Anyone who has taken a basic computer science class has undoubtedly spent time devising a sorting algorithm—code that will take an unordered list of items and put them in ascending or descending order. It’s an interesting challenge because there are so many ways of doing it and because people have spent a lot of time figuring out how to do this sorting as efficiently as possible.
Sorting is so basic that algorithms are built into most standard libraries for programming languages. And, in the case of the C++ library used with the LLVM compiler, the code hasn’t been touched in over a decade.
But Google’s DeepMind AI group has now developed a reinforcement learning tool that can develop extremely optimized algorithms without first being trained on human code examples. The trick was to set it up to treat programming as a game.
It’s all a game
DeepMind, among other things, is notable for having developed software that teaches itself how to play games. That approach has proven highly effective, conquering games as varied as chess, Go, and StarCraft. While the details vary depending on which game it’s tackling, the software learns by playing itself and discovers options that allow it to maximize a score.
Because it isn’t trained on games humans play, the DeepMind system can discover approaches to the games that humans haven’t thought of. Of course, since it’s always playing against itself, there are cases where it has developed blind spots that humans can exploit.
This approach is very relevant to programming. Large language models write effective code because they have seen plenty of human examples. But because of that, they’re unlikely to develop something that humans haven’t done previously. If we’re looking to optimize well-understood algorithms, like sorting functions, then basing something on existing human code is, at best, going to get you equivalent performance. But how do you get an AI to identify a truly new approach?
The people at DeepMind took the same approach as they had with chess and Go: They turned code optimization into a game. The AlphaDev system developed x86 assembly algorithms that treated the latency of the code as a score and tried to minimize that score while ensuring that the code ran to completion without errors. Through reinforcement learning, AlphaDev gradually develops the ability to write tight, highly efficient code.

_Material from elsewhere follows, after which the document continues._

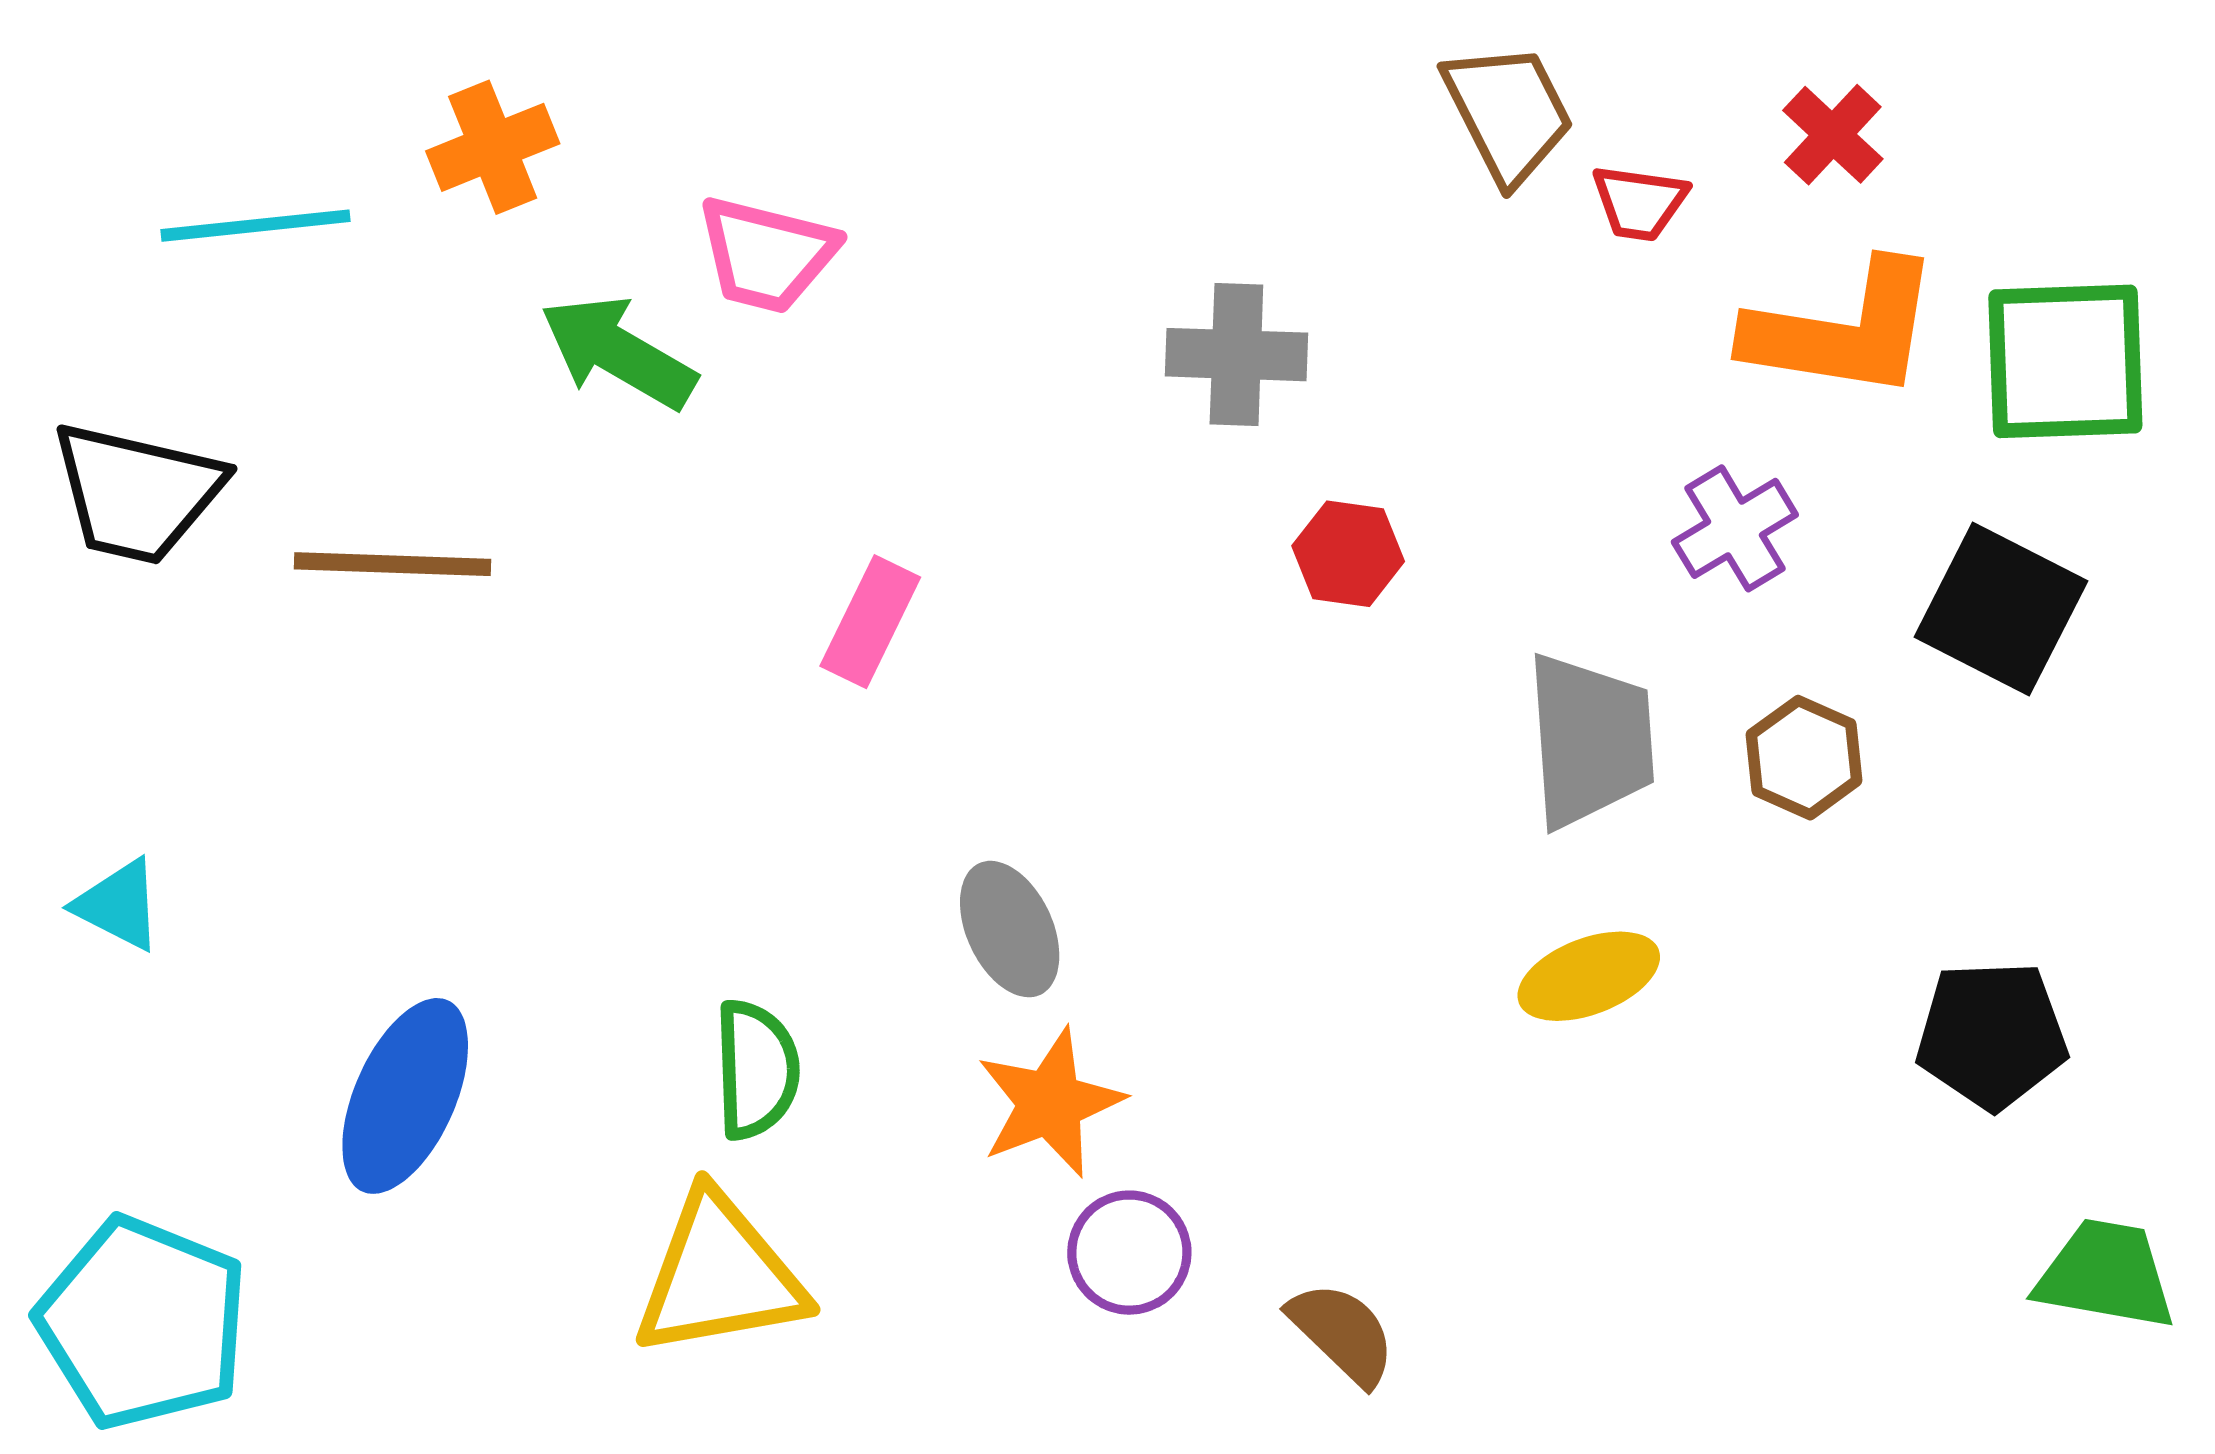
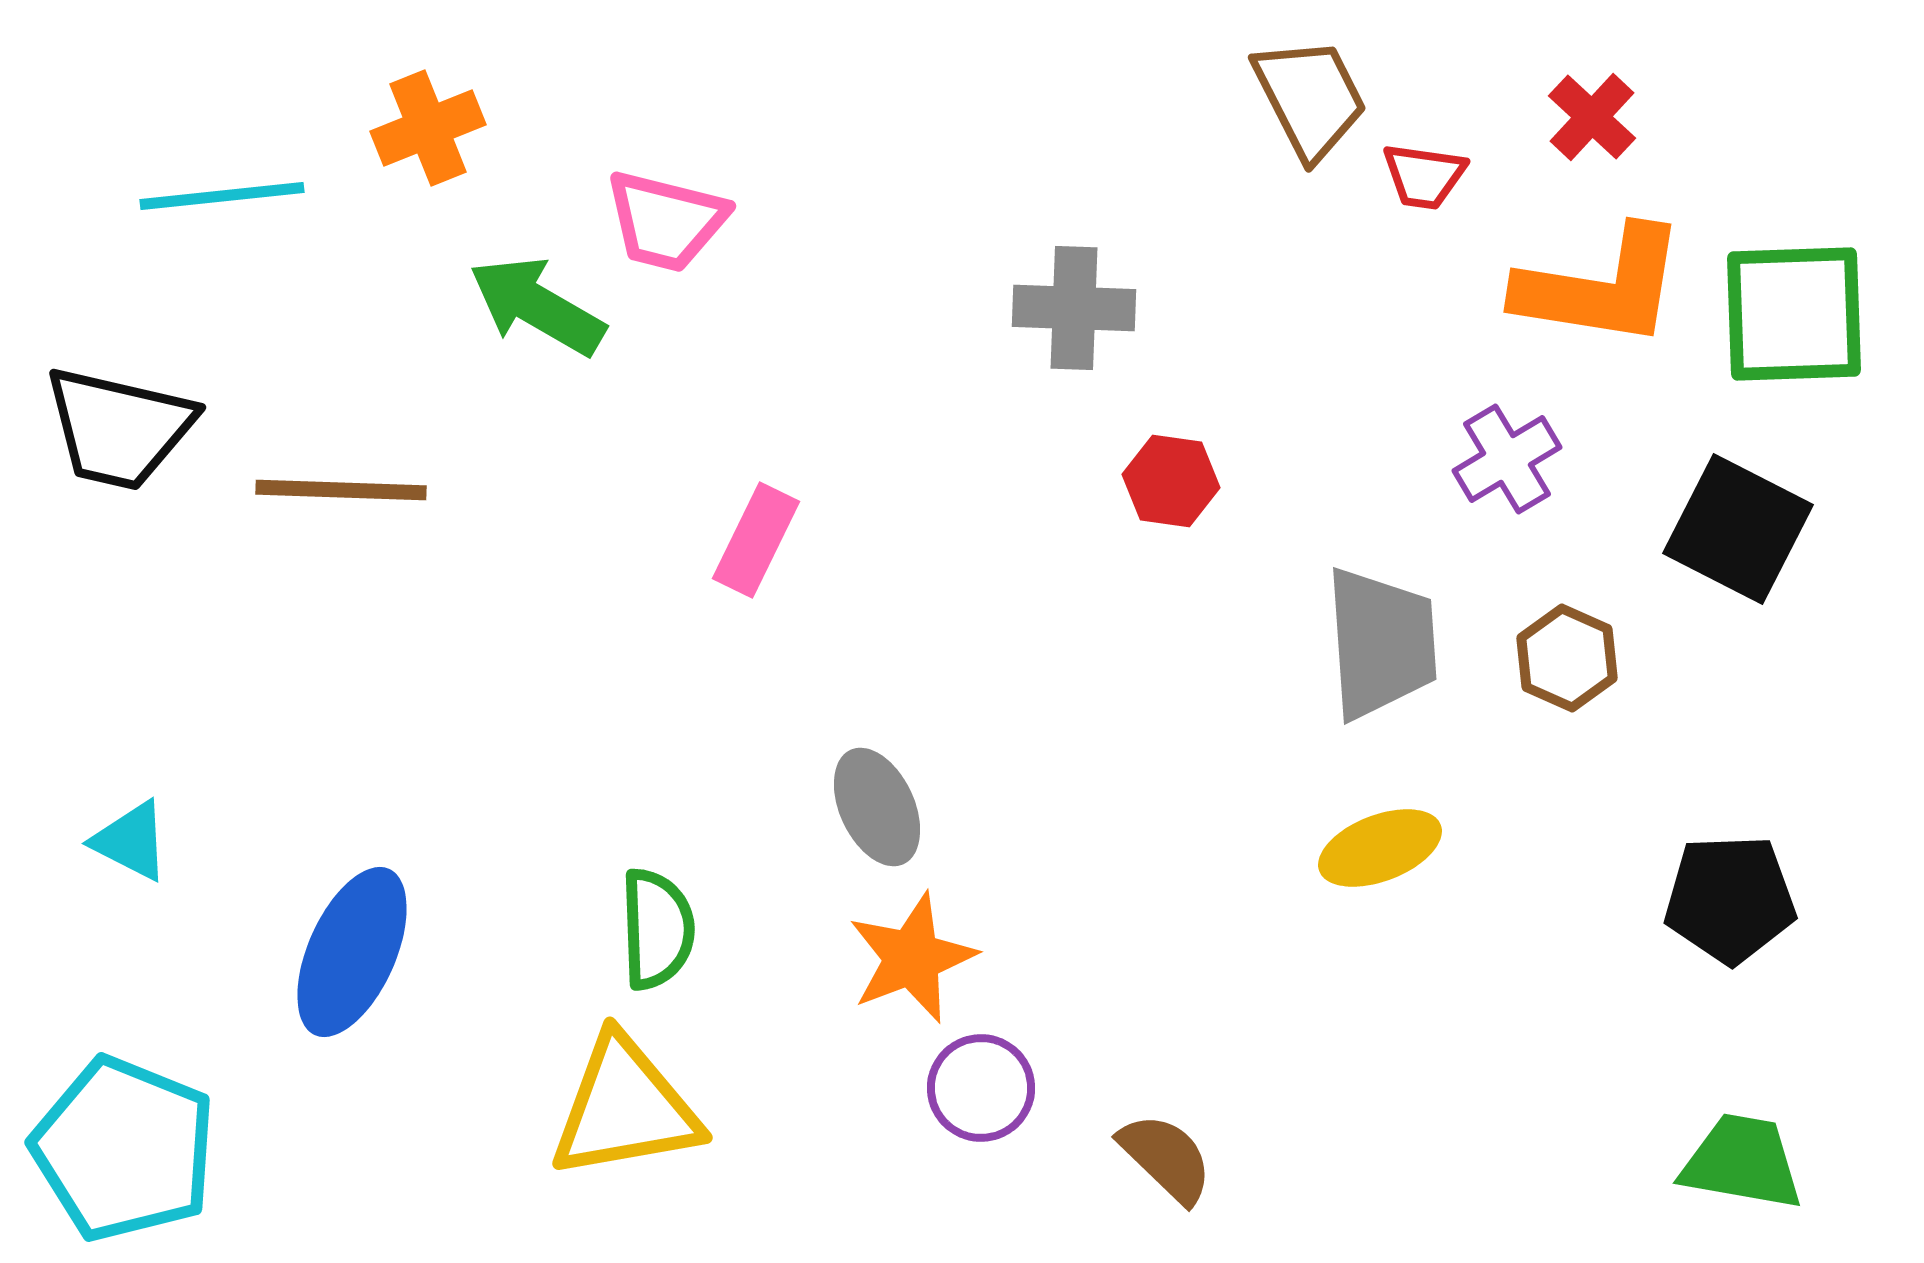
cyan triangle: (119, 905) -> (131, 841), moved
green trapezoid: (2106, 1274) -> (1742, 1162), moved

Saying that the system optimizes for latency is very different from explaining how it operates. Like most other complex AI systems, AlphaDev consists of several distinct components. One of them is a representation function, which tracks the overall performance of the code as it’s developed. This includes the general structure of the algorithm, as well as the use of x86 registers and memory.

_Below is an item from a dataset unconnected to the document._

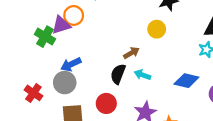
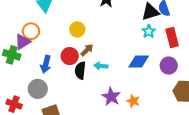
yellow circle: (157, 29) -> (77, 29), moved
blue arrow: (71, 64) -> (46, 64), moved, turned -36
red circle: (106, 103) -> (70, 56), moved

The system adds assembly instructions individually, chosen by a Monte Carlo tree search—again, an approach borrowed from game-playing systems. The “tree” aspect of this approach allows the system to quickly narrow in on a limited area of the large range of potential instructions, while the Monte Carlo adds a degree of randomness to the precise instruction that gets chosen from that branch. (Note that “instruction” in this context includes things like the specific registers chosen to create a valid and complete assembly.)
The system then evaluates the state of the assembly code for latency and validity and assigns it a score, comparing that to the score of the previous one. And, through reinforcement learning, it hangs on to information about how going down different branches of the tree work, given the program’s state. Over time, it “learns” how to achieve a winning game state—a completed sorting—with a maximum score, meaning a minimum latency.
The main benefit of this system is that its training doesn’t have to involve any code examples. Instead, the system generates its own code examples and then evaluates them. In the process, it hangs on to information about combinations of instructions that are effective in sorting.